In deze zaak gaat het om een hoger beroep betreffende de vaststelling van kinder- en partneralimentatie en de verdeling van de huwelijksgemeenschap, waarin ook schulden zijn betrokken. De man, verzoeker in hoger beroep, heeft de bestreden beschikking van de rechtbank Dordrecht aangevochten, waarin onder andere de hoogte van de alimentatie en de verdeling van de schulden zijn vastgesteld. De vrouw, verweerster in hoger beroep, heeft verzocht de bestreden beschikking te bekrachtigen en de man in de kosten van de procedure te veroordelen. Het hof heeft de zaak op 29 maart 2013 mondeling behandeld en heeft de relevante processtukken in acht genomen.
De rechtbank had eerder bepaald dat de man een kinderalimentatie van € 198,- per maand en een partneralimentatie van € 94,- per maand zou betalen. Het hof heeft echter geoordeeld dat de man, gezien zijn financiële situatie en de schuldenlast, niet in staat is om deze alimentaties te voldoen. Het hof heeft de behoefte van de minderjarige vastgesteld op € 155,- per maand en de kinderalimentatie op € 100,- per maand bepaald, met ingang van 8 juni 2012. De vrouw hoeft het te veel ontvangen bedrag niet terug te betalen.

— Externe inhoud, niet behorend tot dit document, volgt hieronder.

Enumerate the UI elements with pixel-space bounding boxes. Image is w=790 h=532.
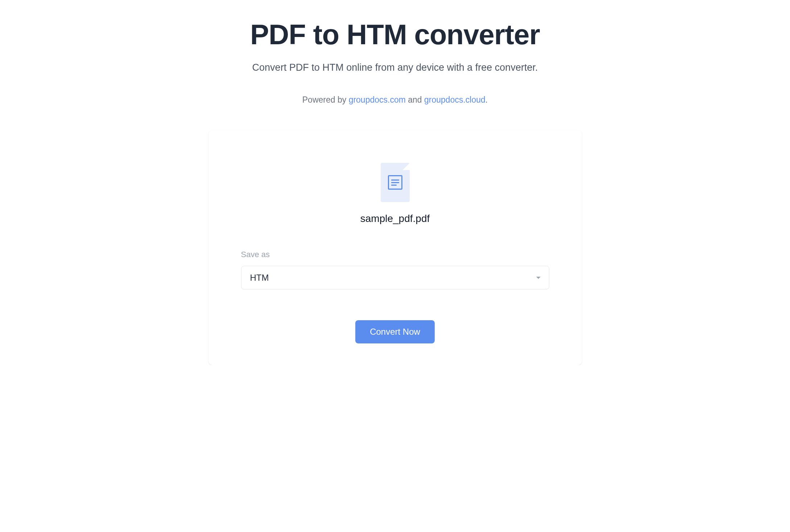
powered-by-suffix: . [485, 95, 488, 104]
file-display: sample_pdf.pdf [241, 163, 549, 224]
groupdocs-com-link[interactable]: groupdocs.com [349, 95, 406, 104]
format-select[interactable]: HTM [241, 266, 549, 289]
powered-by-prefix: Powered by [302, 95, 349, 104]
file-name: sample_pdf.pdf [360, 213, 430, 224]
converter-card: sample_pdf.pdf Save as HTM Convert Now [208, 130, 582, 365]
powered-by-text: Powered by groupdocs.com and groupdocs.c… [149, 95, 642, 105]
page-title: PDF to HTM converter [149, 18, 642, 51]
convert-button[interactable]: Convert Now [355, 320, 435, 343]
save-as-label: Save as [241, 250, 549, 259]
document-icon [381, 163, 410, 202]
powered-by-separator: and [406, 95, 424, 104]
page-subtitle: Convert PDF to HTM online from any devic… [149, 62, 642, 73]
document-icon-inner [388, 175, 402, 190]
groupdocs-cloud-link[interactable]: groupdocs.cloud [424, 95, 485, 104]
format-select-wrapper: HTM [241, 266, 549, 289]
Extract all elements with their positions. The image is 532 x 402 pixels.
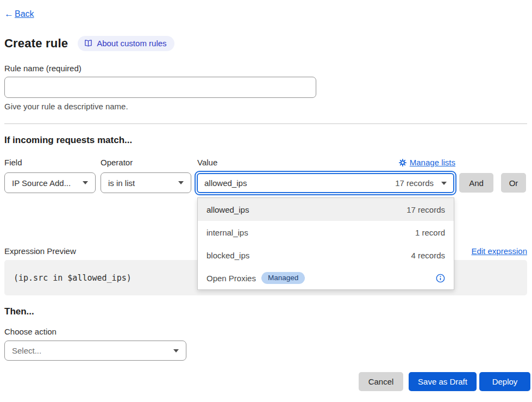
operator-select-value: is in list	[108, 178, 135, 188]
list-option-name: internal_ips	[206, 228, 248, 237]
manage-lists-label: Manage lists	[410, 158, 455, 167]
chevron-down-icon	[83, 181, 88, 184]
chevron-down-icon	[178, 181, 184, 184]
gear-icon	[399, 159, 406, 166]
field-label: Field	[4, 158, 22, 167]
chevron-down-icon	[441, 182, 447, 185]
list-option-name: blocked_ips	[206, 251, 249, 260]
and-button[interactable]: And	[459, 173, 493, 193]
rule-name-helper: Give your rule a descriptive name.	[4, 102, 128, 111]
action-select-placeholder: Select...	[12, 346, 41, 355]
action-select[interactable]: Select...	[4, 341, 186, 361]
list-option-name: allowed_ips	[206, 205, 249, 214]
page-title: Create rule	[4, 36, 68, 51]
choose-action-label: Choose action	[4, 327, 57, 336]
managed-badge: Managed	[261, 272, 305, 284]
list-option-blocked-ips[interactable]: blocked_ips 4 records	[198, 244, 454, 267]
edit-expression-label: Edit expression	[471, 246, 527, 256]
edit-expression-link[interactable]: Edit expression	[471, 246, 527, 256]
cancel-button[interactable]: Cancel	[359, 372, 403, 391]
or-button[interactable]: Or	[501, 173, 526, 193]
about-custom-rules-label: About custom rules	[97, 39, 166, 48]
expression-code: (ip.src in $allowed_ips)	[4, 273, 132, 283]
info-icon[interactable]	[436, 274, 445, 283]
value-select[interactable]: allowed_ips 17 records	[197, 173, 454, 193]
create-rule-page: ← Back Create rule About custom rules Ru…	[0, 0, 532, 402]
field-select[interactable]: IP Source Add...	[4, 172, 96, 193]
title-row: Create rule About custom rules	[4, 36, 174, 51]
back-link[interactable]: ← Back	[4, 9, 34, 20]
deploy-button[interactable]: Deploy	[479, 372, 530, 391]
then-section-heading: Then...	[4, 306, 34, 317]
list-option-name: Open Proxies	[206, 274, 256, 283]
list-option-records: 4 records	[411, 251, 445, 260]
back-arrow-icon: ←	[4, 9, 14, 20]
back-link-label: Back	[15, 9, 34, 19]
match-section-heading: If incoming requests match...	[4, 135, 132, 146]
rule-name-label: Rule name (required)	[4, 64, 82, 73]
list-option-open-proxies[interactable]: Open Proxies Managed	[198, 267, 454, 289]
book-icon	[84, 39, 92, 47]
operator-select[interactable]: is in list	[101, 172, 191, 193]
section-divider	[4, 123, 527, 124]
field-select-value: IP Source Add...	[12, 178, 71, 188]
save-as-draft-button[interactable]: Save as Draft	[409, 372, 477, 391]
list-option-internal-ips[interactable]: internal_ips 1 record	[198, 221, 454, 244]
value-select-meta: 17 records	[395, 178, 434, 188]
value-select-focus-ring: allowed_ips 17 records	[195, 171, 456, 195]
chevron-down-icon	[173, 349, 179, 352]
expression-preview-label: Expression Preview	[4, 246, 76, 256]
manage-lists-link[interactable]: Manage lists	[399, 158, 455, 167]
value-dropdown-menu: allowed_ips 17 records internal_ips 1 re…	[197, 197, 454, 290]
list-option-records: 17 records	[406, 205, 445, 214]
about-custom-rules-link[interactable]: About custom rules	[78, 36, 174, 51]
value-select-value: allowed_ips	[204, 178, 247, 188]
operator-label: Operator	[101, 158, 133, 167]
rule-name-input[interactable]	[4, 77, 316, 98]
list-option-records: 1 record	[415, 228, 445, 237]
list-option-allowed-ips[interactable]: allowed_ips 17 records	[198, 198, 454, 221]
value-label: Value	[197, 158, 217, 167]
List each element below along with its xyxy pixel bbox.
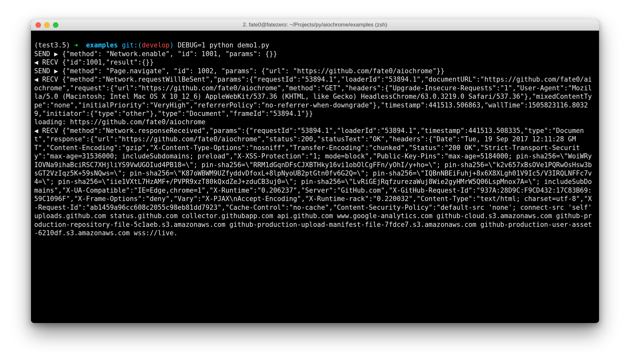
prompt-git-label: git: (122, 41, 138, 49)
traffic-lights (36, 22, 58, 28)
prompt-paren-open: ( (138, 41, 142, 49)
prompt-paren-close: ) (170, 41, 174, 49)
terminal-window: 2. fate0@fatezero: ~/Projects/py/aiochro… (31, 19, 599, 323)
terminal-body[interactable]: (test3.5) ➜ examples git:(develop) DEBUG… (31, 31, 599, 323)
close-window-button[interactable] (36, 22, 41, 28)
prompt-venv: (test3.5) (34, 41, 70, 49)
minimize-window-button[interactable] (44, 22, 50, 28)
zoom-window-button[interactable] (53, 22, 58, 28)
prompt-cwd: examples (86, 41, 118, 49)
window-title: 2. fate0@fatezero: ~/Projects/py/aiochro… (31, 22, 599, 28)
terminal-output: SEND ▶ {"method": "Network.enable", "id"… (34, 50, 596, 237)
prompt-arrow-icon: ➜ (74, 41, 78, 49)
prompt-branch: develop (142, 41, 169, 49)
prompt-command: DEBUG=1 python demo1.py (178, 41, 269, 49)
prompt-line: (test3.5) ➜ examples git:(develop) DEBUG… (34, 41, 269, 49)
window-titlebar: 2. fate0@fatezero: ~/Projects/py/aiochro… (31, 19, 599, 31)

Wat betreft de verdeling van de huwelijksgemeenschap heeft het hof geoordeeld dat de schulden, die voor de peildatum van 8 juni 2012 zijn ontstaan, door beide partijen gezamenlijk moeten worden gedragen. Het hof heeft de bestreden beschikking op dit punt vernietigd, met uitzondering van de reeds gemaakte afspraken over de inboedel en de schuld aan de ouders van de vrouw. De proceskosten in hoger beroep zijn gecompenseerd, wat betekent dat iedere partij zijn eigen kosten draagt. De uitspraak is gedaan door mrs. Van Dijk, Labohm en Pijls-olde Scheper, en is openbaar uitgesproken op 15 mei 2013.